What happens at a cervical screening appointment?

Invitation for cervical screening

You will receive a letter from your local Primary Care Trust or GP asking you to make an appointment for screening. You can choose whether to have it done at your GP practice or family planning clinic. Most women choose to have the test done by their GP or practice nurse. You can ask to have yours taken by a female doctor or nurse if you prefer.

Taking a sample

The sample taker should explain the procedure and you should feel able to ask any questions at any time. The doctor or nurse uses an instrument called a speculum to open up the vagina and then a spatula is used to “sweep” around the cervix (neck of the womb) and take a sample of cells from its surface. Most women consider the procedure to be only mildly uncomfortable.

Then the head of the spatula, where the cells are lodged, is broken off into a small glass vial containing preservative fluid, or rinsed directly into the preservative fluid.This is sent to a laboratory for examination under a microscope. Cytology – the study through a microscope of the cells – enables the tests to be grouped into different grades which determine what happens next.

What happens next?

You should receive the result of your test in writing in around two weeks from the date of your test.

Most women receive a normal result, which means that the cells were considered to be normal. These women are recalled for another routine test within three to five years. Of 3.3 million women aged 25 to 64 who received a result in 2010-11, 93.4 per cent had a normal result.

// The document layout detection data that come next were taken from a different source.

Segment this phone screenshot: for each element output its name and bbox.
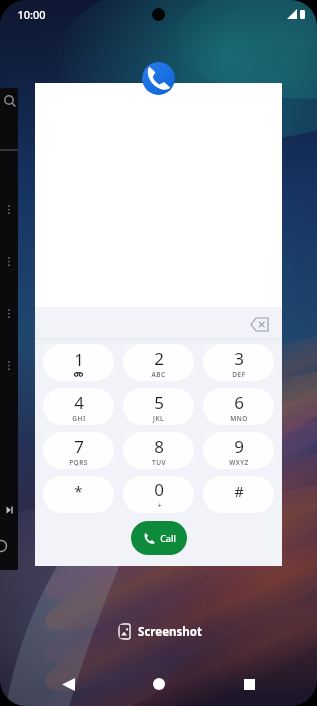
button[interactable]: * bbox=[43, 476, 114, 513]
staticText: 4 bbox=[74, 391, 84, 414]
button[interactable]: 2 bbox=[123, 344, 194, 381]
button[interactable]: Call bbox=[131, 521, 187, 555]
button[interactable]: Backspace bbox=[246, 311, 272, 337]
staticText: Screenshot bbox=[138, 624, 202, 640]
staticText: GHI bbox=[72, 414, 86, 423]
button[interactable]: 1 bbox=[43, 344, 114, 381]
button[interactable]: Back bbox=[46, 662, 90, 706]
button[interactable]: 0 bbox=[123, 476, 194, 513]
staticText: 3 bbox=[234, 347, 244, 370]
staticText: 6 bbox=[234, 391, 244, 414]
button[interactable]: 4 bbox=[43, 388, 114, 425]
staticText: 0 bbox=[154, 478, 164, 501]
staticText: 1 bbox=[74, 348, 84, 371]
button[interactable]: 8 bbox=[123, 432, 194, 469]
button[interactable]: 6 bbox=[203, 388, 274, 425]
staticText: DEF bbox=[232, 370, 246, 379]
staticText: PQRS bbox=[69, 458, 88, 467]
button[interactable]: 7 bbox=[43, 432, 114, 469]
button[interactable]: Home bbox=[137, 662, 181, 706]
button[interactable]: Screenshot bbox=[118, 623, 202, 640]
staticText: 10:00 bbox=[17, 7, 46, 22]
staticText: # bbox=[234, 481, 244, 501]
staticText: * bbox=[74, 481, 83, 501]
button[interactable]: Phone app bbox=[142, 62, 175, 95]
button[interactable]: 9 bbox=[203, 432, 274, 469]
staticText: 8 bbox=[154, 435, 164, 458]
staticText: TUV bbox=[152, 458, 166, 467]
staticText: JKL bbox=[153, 414, 164, 423]
button[interactable]: 3 bbox=[203, 344, 274, 381]
staticText: 2 bbox=[154, 347, 164, 370]
staticText: ABC bbox=[151, 370, 166, 379]
button[interactable]: 5 bbox=[123, 388, 194, 425]
staticText: 7 bbox=[74, 435, 84, 458]
staticText: 9 bbox=[234, 435, 244, 458]
button[interactable]: Recent apps bbox=[227, 662, 271, 706]
staticText: MNO bbox=[230, 414, 248, 423]
staticText: WXYZ bbox=[229, 458, 249, 467]
button[interactable]: # bbox=[203, 476, 274, 513]
staticText: 5 bbox=[154, 391, 164, 414]
staticText: + bbox=[157, 501, 162, 511]
staticText: Call bbox=[160, 532, 176, 544]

Some women receive an abnormal result. This means the laboratory has identified some cell changes which need further investigation. Not all abnormal changes need to be referred for immediate treatment; some may disappear without the need for any treatment. Depending upon the degree of changes, women may be asked to have a repeat test in six or twelve months, or may be referred for colposcopy.

A small proportion of women are asked to return for a second test as the first was considered to be inadequate. This simply means the laboratory was not able to assess the cells to give a result. This may be because of the presence of blood obscuring the cells, or because the sample of cells was too thick or thin. In 2010-11, the percentage of inadequate tests was 2.8 per cent.

What is colposcopy?

Colposcopy is performed by specially trained clinicians at an outpatient appointment. A colposcope – a low-powered microscope – is used to examine the woman’s cervix to assess the extent and severity of any problem and to determine appropriate treatment. If necessary, a sample of tissue can be taken from the cervix for diagnosis, and/or the cervix may be treated. Alternatively, women may be asked to have a repeat test.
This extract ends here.